Senate President Stuart Adams is not a conservative. He is an authoritarian.

Personal responsibility was once a fundamental tenet of conservatism, but not anymore.

(Francisco Kjolseth | The Salt Lake Tribune) Senate Speaker Stuart Adams, R-Layton, begins the start of the 2022 legislative session in the Senate Chamber at the Utah Capitol in Salt Lake City on Tuesday, Jan. 18, 2022.

The Utah Legislature began its 2022 session last week and wasted no time in reminding Utahns that the next 45 days will be about everything but making sure the state is in better shape. when they leave. Beehive State is considered one of the most conservative in the country, but its elected representatives have abandoned these principles in favor of performance art, lovemaking and indecency.

On Tuesday, Senate Speaker Stuart Adams R-Layton appeared at the opening session, not wearing a mask, after testing positive for COVID-19 twice that morning. Adams knew he was sick. He knew he shouldn’t be at the Capitol. He knew he shouldn’t shake hands, but he appeared anyway. Why? Because, like so many other Republican leaders, Adams has decided that “freedom” means he can do whatever he wants, regardless of the risk to others.

Personal responsibility was once a fundamental tenet of American conservatism. Not for Stuart Adams. His responsibility is to himself, his political ambitions and his willingness to perform for the more conservative voters in his constituency. His campaign slogan should be “Responsibility for you, but not for me”.

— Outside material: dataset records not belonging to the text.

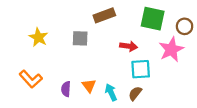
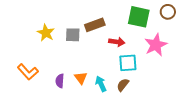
brown rectangle: (104, 15) -> (95, 25), moved
brown circle: (185, 26) -> (168, 12), moved
yellow star: (38, 37) -> (46, 33), moved

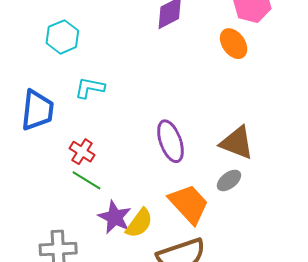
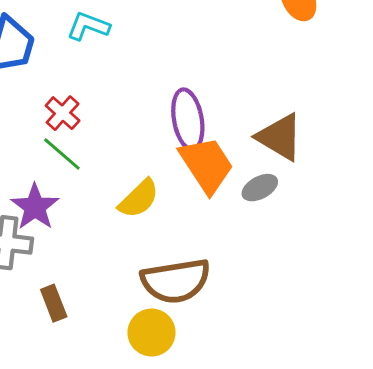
orange trapezoid: (189, 204) -> (207, 165), moved
purple star: (115, 217) -> (35, 207), moved
yellow semicircle: (139, 223) -> (139, 199), moved

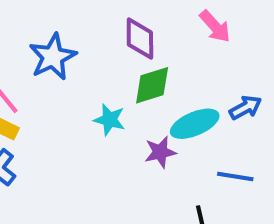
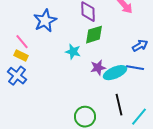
cyan ellipse: (195, 124) -> (115, 73), moved
blue line: (235, 176) -> (135, 68), moved

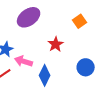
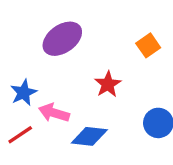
blue diamond: (45, 75) -> (89, 136), turned 70

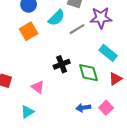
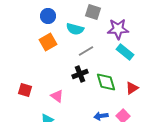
cyan semicircle: (56, 18) -> (75, 29), turned 60
gray line: (77, 29) -> (86, 51), moved
cyan rectangle: (108, 53) -> (125, 52), moved

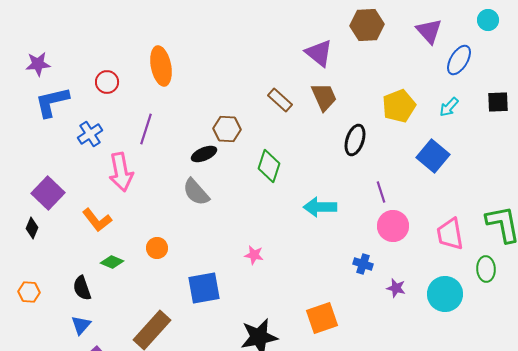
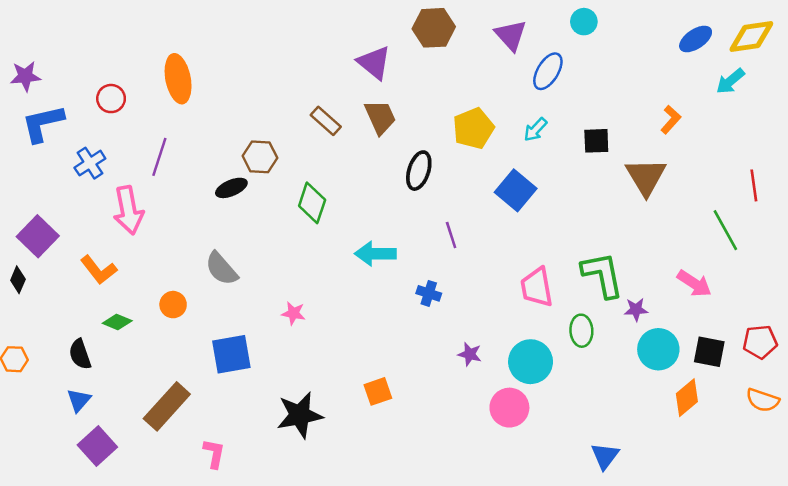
black square: (498, 102) -> (596, 141), moved
gray semicircle: (196, 192) -> (221, 269), moved
pink circle: (393, 226) -> (509, 408), moved
blue cross: (363, 264) -> (429, 293), moved
orange square: (322, 318) -> (378, 391), size x0.7

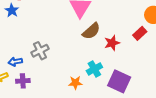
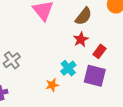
brown semicircle: (91, 31) -> (84, 16), moved
red rectangle: (140, 33) -> (99, 51), moved

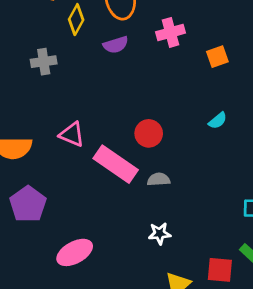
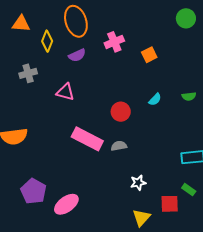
red circle: (149, 133) -> (121, 112), moved
pink triangle: (72, 134) -> (65, 92), moved
purple pentagon: (28, 204) -> (34, 191), moved
white star: (160, 234) -> (138, 183), moved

It wasn’t enough for Adams, however. It also had to violate another tenet of conservatism; that of local control. For decades, Republicans have argued that cities, counties and local school boards are best placed – that is, close to – their citizens and should be free from the power of the state to make decisions. decisions on their behalf. No more.

As the first act of the new legislative session, Adams ditched Senate rules to pass a resolution that repealed mask mandates in Salt Lake City, Salt Lake County and Summit County. Why would Adams do this? First because he could. Adams told reporters, “We’re just following the process.” Just by following the commands. Think about where this has gotten people before.

Perhaps we shouldn’t be surprised by Adams’ behavior. In 2020, he assured that Utah was stockpiling hydroxychloroquine as a treatment for COVID-19 despite no evidence it worked. Why did he do it? Ask the well-connected pharmacy that received $800,000 in taxpayers’ money to buy the useless medicine. The kicker? He didn’t bother to tell the state health authorities about it.

Or maybe we should ask him about developer sweetheart deals, like the one done literally in the dark of night on the last day of the 2020 session that allowed developers Nate Brockbank and Josh Romney to to annex Summit County lands without letting Summit County or Park City know in advance.

Or the plan hatched by the Legislature under the direction of the Military Installations Development Authority (MIDA) that allowed for the construction of a new complex at the back of Deer Valley using a funding gimmick that puts taxpayers at the mercy of bonds while seeing no local financial benefit for decades. Although it is in Wasatch County, the Legislature has ensured that residents will have no say in how the property is developed. Oh, did I mention Adams is the president of MIDA?

Stuart Adams’ attitude is not that of a civil servant, but that of someone who believes that neither he nor the legislature are accountable to anyone but themselves. . Even Governor Spence Cox, who heads a co-equal branch of government, doesn’t dare contradict him. As he sits in his gilded office, Adams is preoccupied with his own power, doling out favors to financial interests and making sure everyone in Utah knows who’s really in charge.

It’s not conservative. It’s not even Republican. It is an authoritarian worldview. And it’s spreading.

Reed Galen is co-founder of The Lincoln Project. He is a resident of Summit County.